- Official cover

Single by Mahmood

from the album Nei letti degli altri (Digital edition only)
- Released: 14 June 2024
- Genre: Afrobeats
- Length: 2:32
- Label: Island; Universal;
- Songwriters: Alessandro Mahmoud; Jacopo Ettorre; Francesco Catitti; Emilio Barberini;
- Producers: Katoo; Madfingerz;

Mahmood singles chronology
| "Tuta gold" (2024) | "Ra ta ta" (2024) | "Sottomarini" (2025) |

Music video
- "Ra ta ta" on YouTube

= Ra ta ta =

"Ra ta ta" is a song co-written and recorded by Italian singer Mahmood. It was released for digital download and streaming on 14 June 2024 by Island Records and Universal Music.

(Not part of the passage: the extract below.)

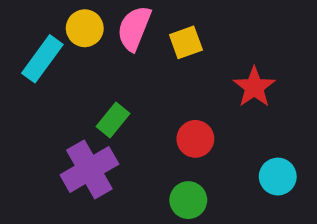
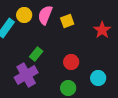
red star: (254, 87) -> (102, 30), moved
cyan circle: (278, 177) -> (98, 78), moved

The song was written by Alessandro Mahmoud, Jacopo Ettorre, Francesco Catitti and Emilio Barberini, and produced by the latter two. It was included on the digital reissue of Mahmood's third studio album, Nei letti degli altri.

==Music video==
A music video to accompany the release of "Ra ta ta" was first released onto YouTube on 14 June 2024. The video was directed by Attilio Cusani and Mahmood himself, and shot in Tunisia.

==Charts==
===Weekly charts===

Weekly chart performance for "Ra ta ta"
| Chart (2024) | Peak position |
|---|---|
| Italy (FIMI) | 6 |
| Italy Airplay (EarOne) | 1 |

===Year-end charts===

2024 year-end chart performance for "Ra ta ta"
| Chart (2024) | Position |
|---|---|
| Italy (FIMI) | 34 |

==Certifications==

Certifications for "Ra ta ta"
| Region | Certification | Certified units/sales |
| Italy (FIMI) | Platinum | 100,000^{‡} |
^{‡} Sales+streaming figures based on certification alone.